◆ Exercise ◆
Copy each line of the records that holds the string "parmi".

(Dataset entries)
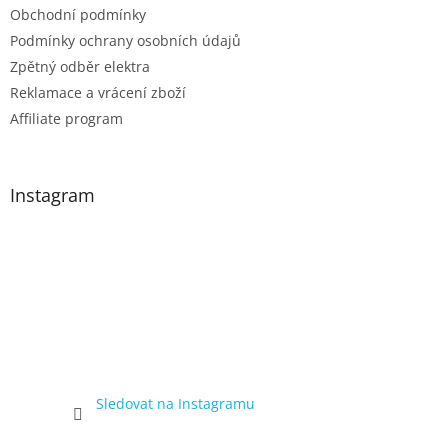
Obchodní podmínky
Podmínky ochrany osobních údajů
Zpětný odběr elektra
Reklamace a vrácení zboží
Affiliate program
Instagram
Sledovat na Instagramu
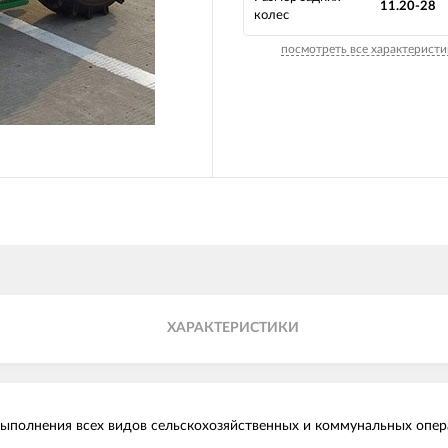
11.20-28
колес
посмотреть все характеристи
ХАРАКТЕРИСТИКИ
выполнения всех видов сельскохозяйственных и коммунальных опер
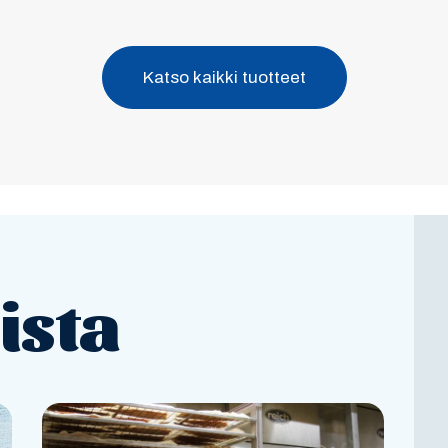
Katso kaikki tuotteet
ista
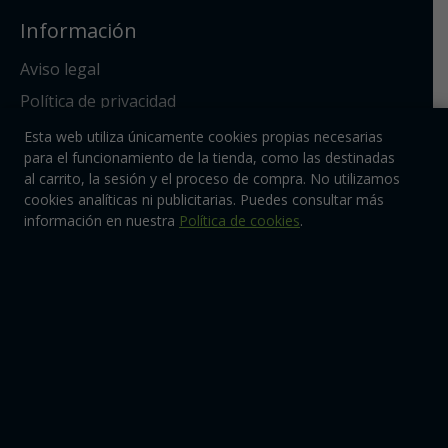
Información
Aviso legal
Política de privacidad
Política de cookies
Esta web utiliza únicamente cookies propias necesarias
para el funcionamiento de la tienda, como las destinadas
Condiciones de compra
al carrito, la sesión y el proceso de compra. No utilizamos
cookies analíticas ni publicitarias. Puedes consultar más
Enlaces
información en nuestra
Política de cookies
.
Todos los productos
Nosotros
Contacto
Síguenos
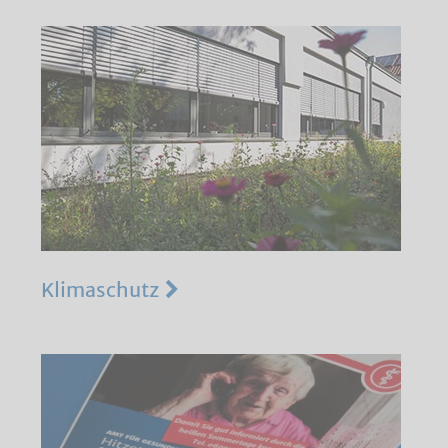
Klimaschutz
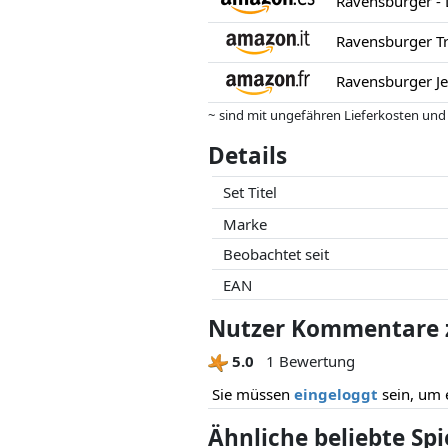
Ravensburger -
Ravensburger Tr
~ sind mit ungefähren Lieferkosten und
können.
Details
Preise und Verfügbarkeiten können sich
Partner haben darauf keinerlei Einfluss
Set Titel
Marke
Beobachtet seit
EAN
Nutzer Kommentare z
5.0
1 Bewertung
Sie müssen
eingeloggt
sein, um 
Ähnliche beliebte Sp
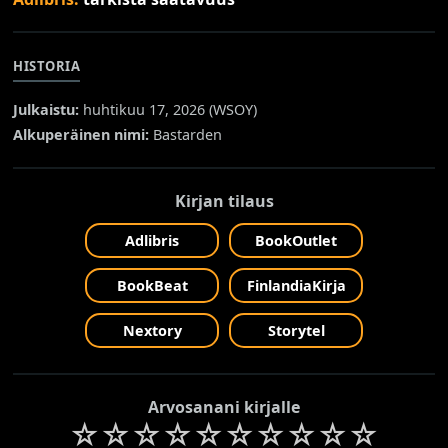
HISTORIA
Julkaistu:
huhtikuu 17, 2026 (
WSOY
)
Alkuperäinen nimi:
Bastarden
Kirjan tilaus
Adlibris
BookOutlet
BookBeat
FinlandiaKirja
Nextory
Storytel
Arvosanani kirjalle
☆
☆
☆
☆
☆
☆
☆
☆
☆
☆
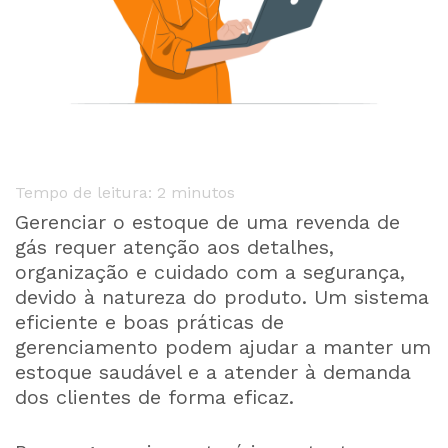
Tempo de leitura:
2
minutos
Gerenciar o estoque de uma revenda de
gás requer atenção aos detalhes,
organização e cuidado com a segurança,
devido à natureza do produto. Um sistema
eficiente e boas práticas de
gerenciamento podem ajudar a manter um
estoque saudável e a atender à demanda
dos clientes de forma eficaz.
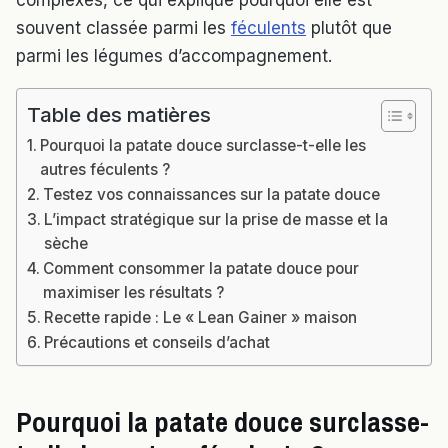
complexes, ce qui explique pourquoi elle est
souvent classée parmi les
féculents
plutôt que
parmi les légumes d’accompagnement.
Table des matières
Pourquoi la patate douce surclasse-t-elle les
autres féculents ?
Testez vos connaissances sur la patate douce
L’impact stratégique sur la prise de masse et la
sèche
Comment consommer la patate douce pour
maximiser les résultats ?
Recette rapide : Le « Lean Gainer » maison
Précautions et conseils d’achat
Pourquoi la patate douce surclasse-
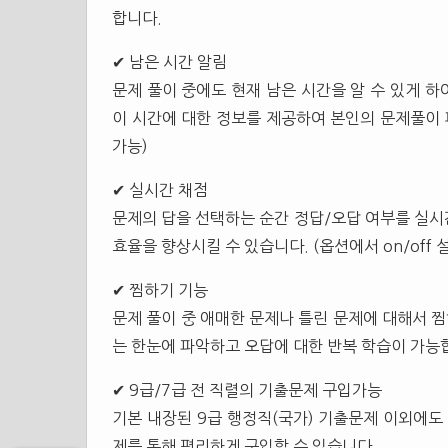
합니다.
✔ 남은 시간 알림
문제 풀이 중에도 현재 남은 시간을 알 수 있게 하
이 시간에 대한 정보를 제공하여 본인의 문제풀이 패
가능)
✔ 실시간 채점
문제의 답을 선택하는 순간 정답/오답 여부를 실시
효율을 향상시킬 수 있습니다. (옵션에서 on/off 
✔ 찜하기 기능
문제 풀이 중 애매한 문제나 틀린 문제에 대해서 찜
는 한눈에 파악하고 오답에 대한 반복 학습이 가능
✔ 9급/7급 전 직렬의 기출문제 구입가능
기본 내장된 9급 행정직(국가) 기출문제 이외에도
제를 통해 편리하게 구입할 수 있습니다.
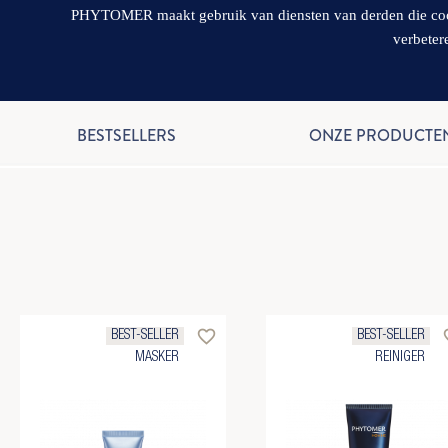
PHYTOMER maakt gebruik van diensten van derden die cookie
verbeter
BESTSELLERS
ONZE PRODUCTE
favorite_border
favo
BEST-SELLER
BEST-SELLER
MASKER
REINIGER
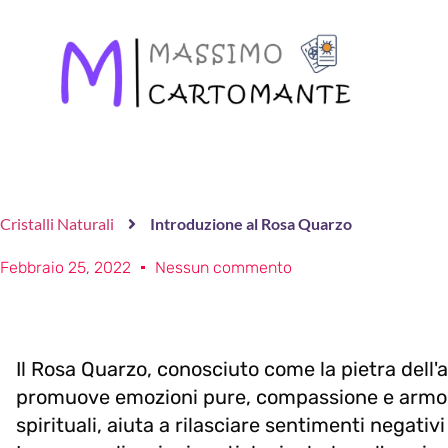
Cristalli Naturali
Introduzione al Rosa Quarzo
Febbraio 25, 2022
Nessun commento
Il Rosa Quarzo, conosciuto come la pietra dell'
promuove emozioni pure, compassione e armoni
spirituali, aiuta a rilasciare sentimenti negativi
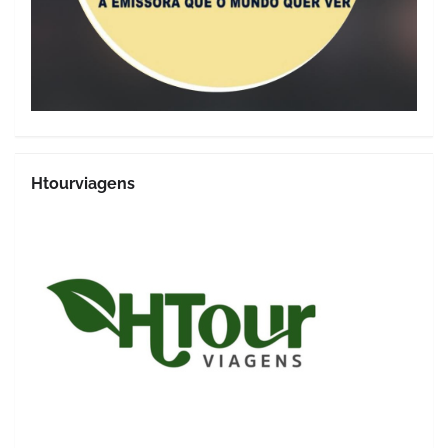
Htourviagens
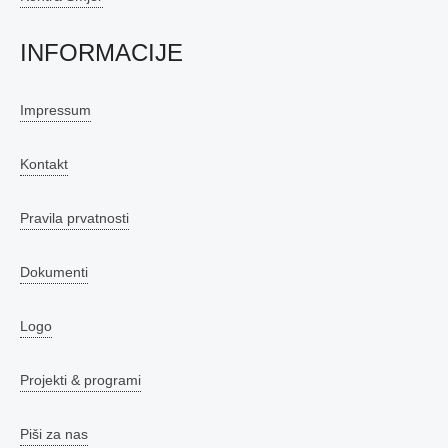
INFORMACIJE
Impressum
Kontakt
Pravila prvatnosti
Dokumenti
Logo
Projekti & programi
Piši za nas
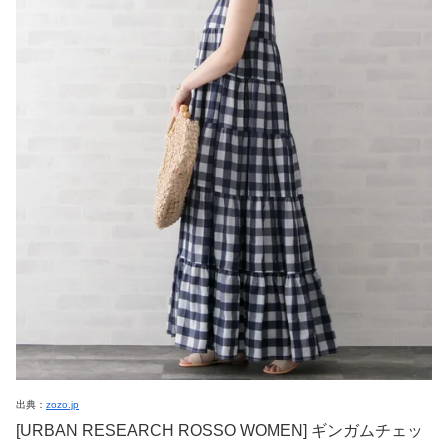
出典：
zozo.jp
[URBAN RESEARCH ROSSO WOMEN] ギンガムチェッ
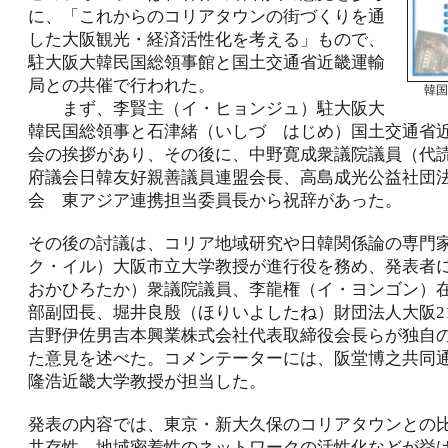
に、「これからのコリアタウンの街づくりを通
した大阪観光・経済活性化を考える」もので、
駐大阪大韓民国総領事館と国土交通省近畿運輸
局との共催で行われた。
韓国
まず、李賢主（イ・ヒョンジュ）駐大阪大
韓民国総領事と石津緒（いしづ はじめ）国土交通省
会の挨拶があり、その後に、中野寛成衆議院議員（代
府議会日韓友好親善議員連盟会長、高島成光公益社団
会 東アジア連携担当委員長から祝辞があった。
その後の討議は、コリア地域研究や日韓関係論の専門
ク・イル）大阪市立大学教授が進行役を務め、発表者
おかひろたか）衆議院議員、李龍権（イ・ヨンゴン）
部副団長、堀井良殷（ほりいよしたね）財団法人大阪2
吉野伊佐男吉本興業株式会社代表取締役会長らが独自
た意見を述べた。コメンテーターには、阪堂博之共同
隆浩近畿大学教授が担当した。
発表の内容では、東京・新大久保のコリアタウンとの
共存性、地域密着性のネットワークの活性化などが挙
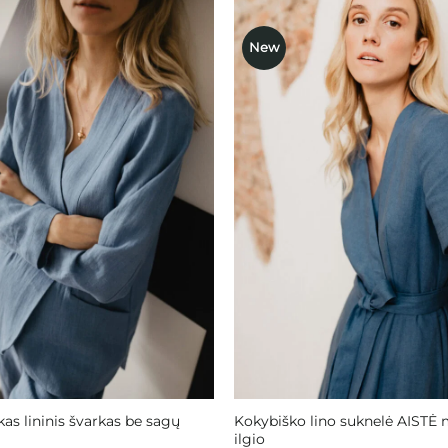
New
Mėgstamiausias
Mėgstami
as lininis švarkas be sagų
Kokybiško lino suknelė AISTĖ 
ilgio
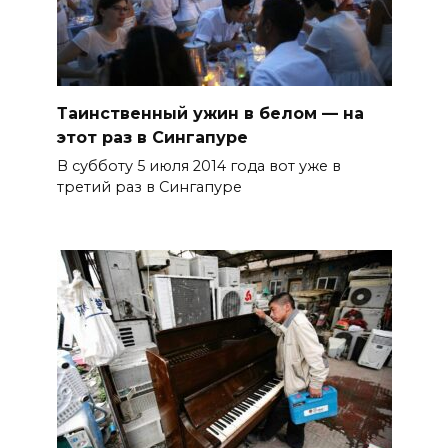
Таинственный ужин в белом — на
этот раз в Сингапуре
В субботу 5 июля 2014 года вот уже в
третий раз в Сингапуре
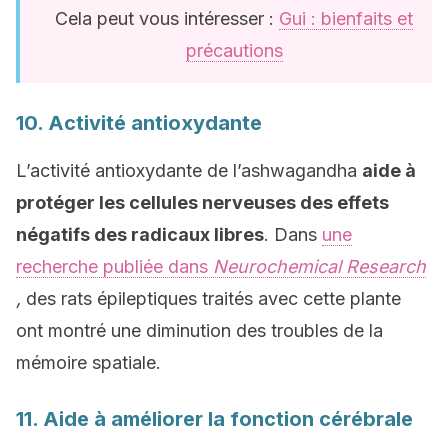
Cela peut vous intéresser :
Gui : bienfaits et
précautions
10. Activité antioxydante
L’activité antioxydante de l’ashwagandha
aide à
protéger les cellules nerveuses des effets
négatifs des radicaux libres
. Dans
une
recherche publiée dans
Neurochemical Research
,
des rats épileptiques traités avec cette plante
ont montré une diminution des troubles de la
mémoire spatiale.
11. Aide à améliorer la fonction cérébrale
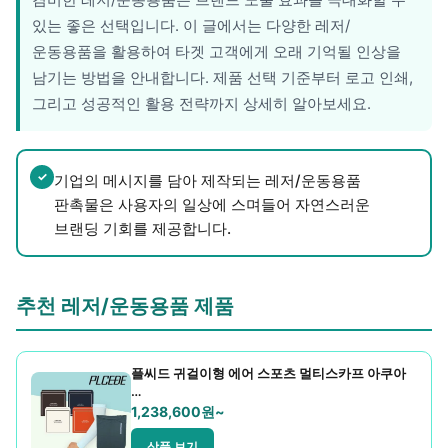
레저/운동용품
있는 좋은 선택입니다. 이 글에서는 다양한 레저/
명품자개상품
운동용품을 활용하여 타겟 고객에게 오래 기억될 인상을
남기는 방법을 안내합니다. 제품 선택 기준부터 로고 인쇄,
문구용품
그리고 성공적인 활용 전략까지 상세히 알아보세요.
미용용품
사무용잡화
✓
기업의 메시지를 담아 제작되는 레저/운동용품
판촉물은 사용자의 일상에 스며들어 자연스러운
사무용품
브랜딩 기회를 제공합니다.
상패/휘장
추천 레저/운동용품 제품
선물세트
수건/손수건
플씨드 귀걸이형 에어 스포츠 멀티스카프 아쿠아
…
시계/고급시계
1,238,600원~
업소용품
상품 보기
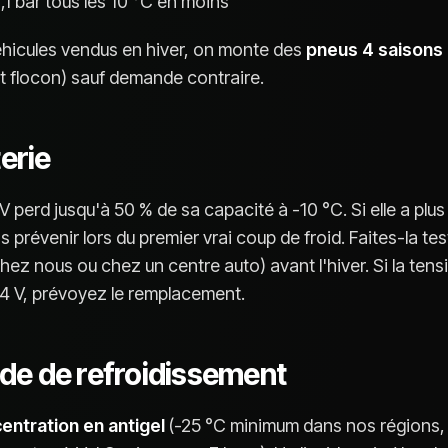
,1 bar tous les 10 °C en moins
éhicules vendus en hiver, on monte des
pneus 4 saisons 
 flocon) sauf demande contraire.
terie
V perd jusqu'à 50 % de sa capacité à -10 °C. Si elle a plus 
s prévenir lors du premier vrai coup de froid. Faites-la tes
hez nous ou chez un centre auto) avant l'hiver. Si la tens
4 V, prévoyez le remplacement.
uide de refroidissement
entration en antigel
(-25 °C minimum dans nos régions,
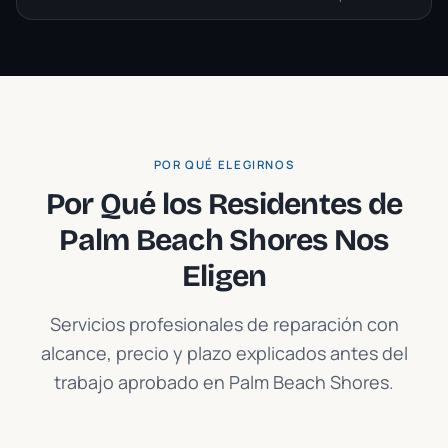
POR QUÉ ELEGIRNOS
Por Qué los Residentes de
Palm Beach Shores
Nos
Eligen
Servicios profesionales de reparación con
alcance, precio y plazo explicados antes del
trabajo aprobado en
Palm Beach Shores
.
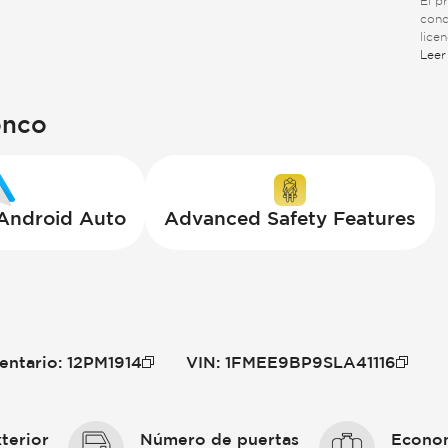
El p
conc
lice
suje
Leer
adici
onco
 Android Auto
Advanced Safety Features
entario
:
12PM1914
VIN
:
1FMEE9BP9SLA41116
terior
Número de puertas
Econom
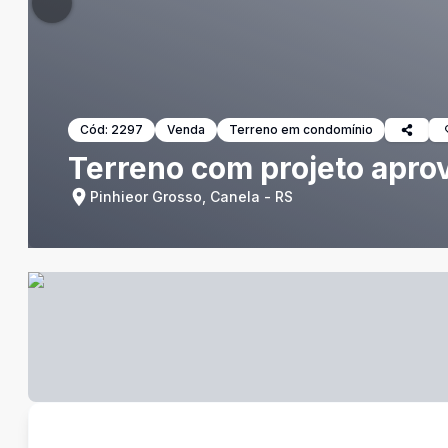
Cód:
2297
Venda
Terreno em condomínio
Terreno com projeto apro
Pinhieor Grosso, Canela - RS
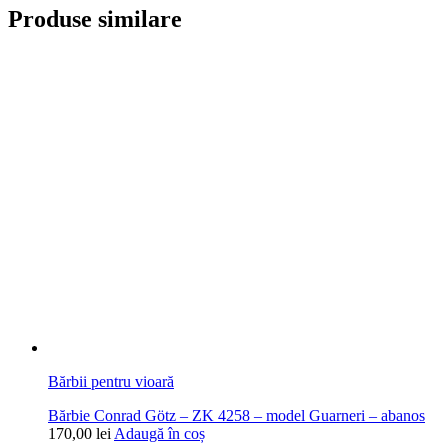
Produse similare
Bărbii pentru vioară
Bărbie Conrad Götz – ZK 4258 – model Guarneri – abanos
170,00
lei
Adaugă în coș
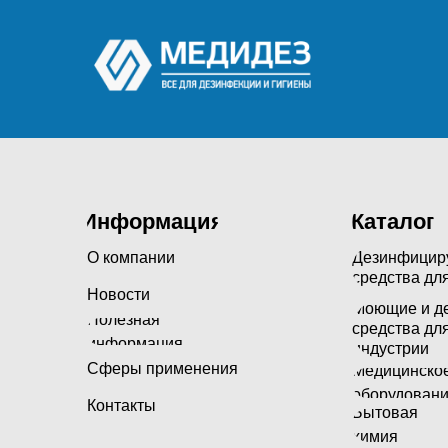
Информация
Каталог
О компании
Дезинфици
средства дл
Новости
Моющие и д
Полезная
средства дл
информация
индустрии
Сферы применения
Медицинско
оборудован
Контакты
Бытовая
химия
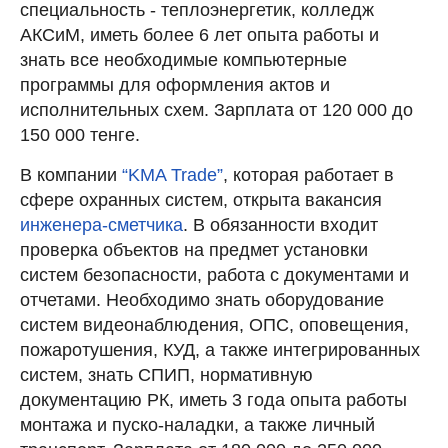
специальность - теплоэнергетик, колледж
АКСиМ, иметь более 6 лет опыта работы и
знать все необходимые компьютерные
программы для оформления актов и
исполнительных схем. Зарплата от 120 000 до
150 000 тенге.
В компании
“KMA Trade”
, которая работает в
сфере охранных систем, открыта вакансия
инженера-сметчика
. В обязанности входит
проверка объектов на предмет установки
систем безопасности, работа с документами и
отчетами. Необходимо знать оборудование
систем видеонаблюдения, ОПС, оповещения,
пожаротушения, КУД, а также интегрированных
систем, знать СПИП, нормативную
документацию РК, иметь 3 года опыта работы
монтажа и пуско-наладки, а также личный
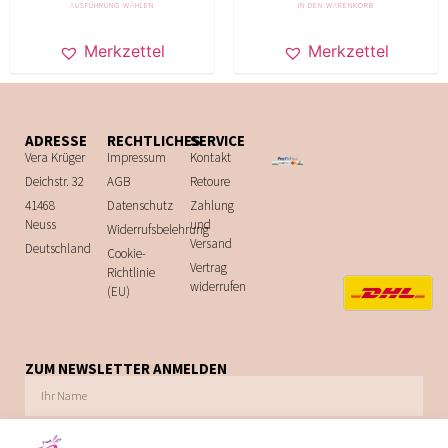
AUSFÜHRUNG WÄHLEN
IN DEN WARENKORB
Merkzettel
Merkzettel
ADRESSE
RECHTLICHES
SERVICE
Vera Krüger
Impressum
Kontakt
Deichstr. 32
AGB
Retoure
41468
Datenschutz
Zahlung
Neuss
und
Widerrufsbelehrung
Versand
Deutschland
Cookie-
Vertrag
Richtlinie
widerrufen
(EU)
ZUM NEWSLETTER ANMELDEN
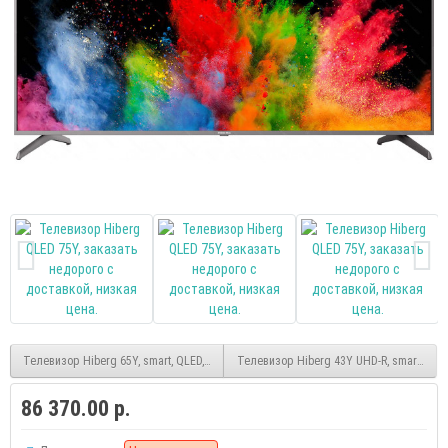
Телевизор Hiberg 65Y, smart, QLED, UHD, безрамочный, (Яндекс)
Телевизор Hiberg 43Y UHD-R, smart, UHD
86 370.00 р.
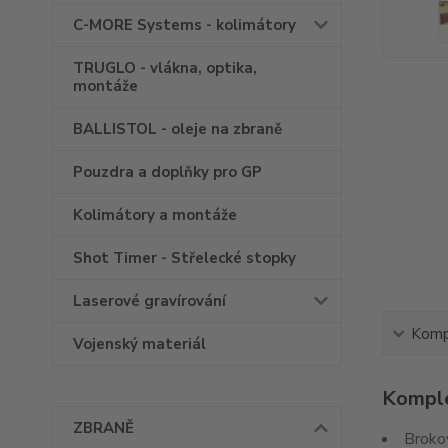
C-MORE Systems - kolimátory
TRUGLO - vlákna, optika,
montáže
BALLISTOL - oleje na zbraně
Pouzdra a doplňky pro GP
Kolimátory a montáže
Shot Timer - Střelecké stopky
Laserové gravírování
Kompl
Vojenský materiál
Komple
ZBRANĚ
Broko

◆ Solution to the exercise ◆
souvent classée parmi les
parmi les légumes d’accompagnement.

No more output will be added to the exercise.